If any healthcare provider is not willing to provide medically necessary care to a patient because of their personal beliefs then they are in the wrong profession.

Karrie McCoy's avatar

Having worked in a woman’s hospital as a nurse at one point in my career, it is more often the support staff of the procedure than the physician. There are physicians who will not provide abortion care, but much more often it is the nurses, and anesthesia providers who refuse to participate in the care of the patient. Where I live, they are allowed to be conscientious objectors. I witnessed preop area nurses who would not start the IV, PACU nurses who refused to care for the patients. The reality of all these situations were abortions of medical necessity. The facility did not provide elective abortions. The women who worked there were often refusing to care for a woman whose wanted baby had defects incompatible with life.
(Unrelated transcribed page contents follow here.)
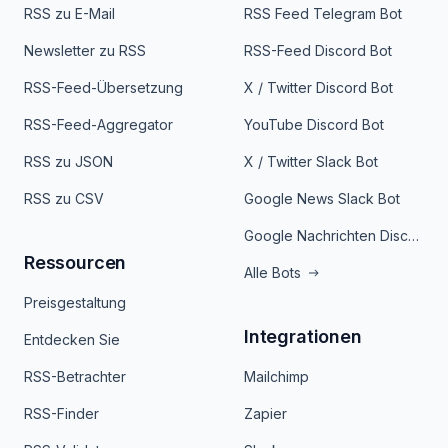
RSS zu E-Mail
RSS Feed Telegram Bot
Newsletter zu RSS
RSS-Feed Discord Bot
RSS-Feed-Übersetzung
X / Twitter Discord Bot
RSS-Feed-Aggregator
YouTube Discord Bot
RSS zu JSON
X / Twitter Slack Bot
RSS zu CSV
Google News Slack Bot
Google Nachrichten Discord Bot
Ressourcen
Alle Bots
Preisgestaltung
Integrationen
Entdecken Sie
RSS-Betrachter
Mailchimp
RSS-Finder
Zapier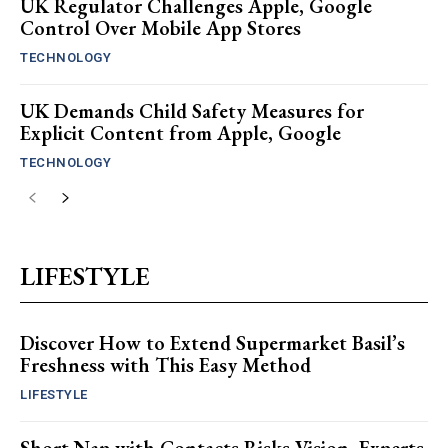
UK Regulator Challenges Apple, Google
Control Over Mobile App Stores
TECHNOLOGY
UK Demands Child Safety Measures for
Explicit Content from Apple, Google
TECHNOLOGY
LIFESTYLE
Discover How to Extend Supermarket Basil’s
Freshness with This Easy Method
LIFESTYLE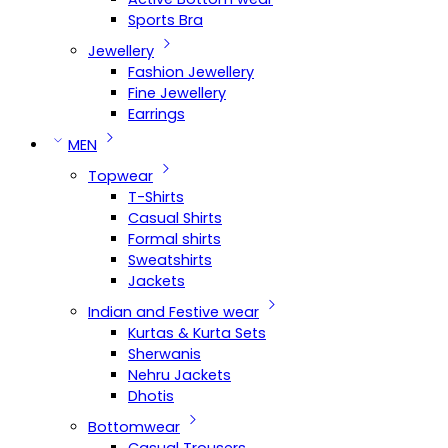
Sports Bra
Jewellery
Fashion Jewellery
Fine Jewellery
Earrings
MEN
Topwear
T-Shirts
Casual Shirts
Formal shirts
Sweatshirts
Jackets
Indian and Festive wear
Kurtas & Kurta Sets
Sherwanis
Nehru Jackets
Dhotis
Bottomwear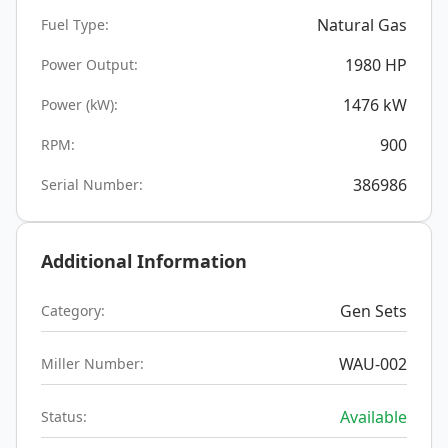
Natural Gas
Fuel Type:
1980
HP
Power Output:
1476
kW
Power (kW):
900
RPM:
386986
Serial Number:
Additional Information
Gen Sets
Category:
WAU-002
Miller Number:
Available
Status: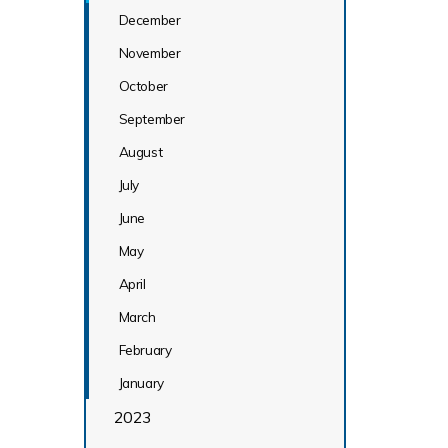
December
November
October
September
August
July
June
May
April
March
February
January
2023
I always thought it was tragic and my co workers moral superiority complex as disheartening.

Linda's avatar

Very sad. When will we learn to live beyond good vs. evil nonsense? We should work towards making ‘conscientious objection’ illegal. It should be called ‘dishonorable disobedience’ because it is a refusal to treat based on personal and non-verifiable beliefs, which is inappropriate and harmful. It represents an abuse of medical ethics and professional obligations to patients.

Ethereal Fairy's avatar

Yes, and they should lose their license to practice.

Lesley's avatar

I would be fine if medical schools screened and rejected these folks who want to withhold care. Schools only have so many slots…

Cut out these people from the start.

Linda's avatar

Imagine if there were such doctors that refused to treat cancer patients because they believed “cancer cells” were a life worth fighting for? But no, that would be absurd! God put those cancer cells there, how dare you remove them.

Lesley's avatar

Exactly.

I’ve also wondered why I’ve never heard of a Jehovah’s Witness doctor denying anyone a blood transfusion and killing that patient.

Jane Davis's avatar

they are just a business, care has nothing to do with it :(

Ethereal Fairy's avatar

To some yes, to many of us, no. Sorry, I may not have responded to the question correctly, you mean medical schools are just a business?

Jane Davis's avatar

I meant health care center's not the schools. I probably didn't follow the comments correctly.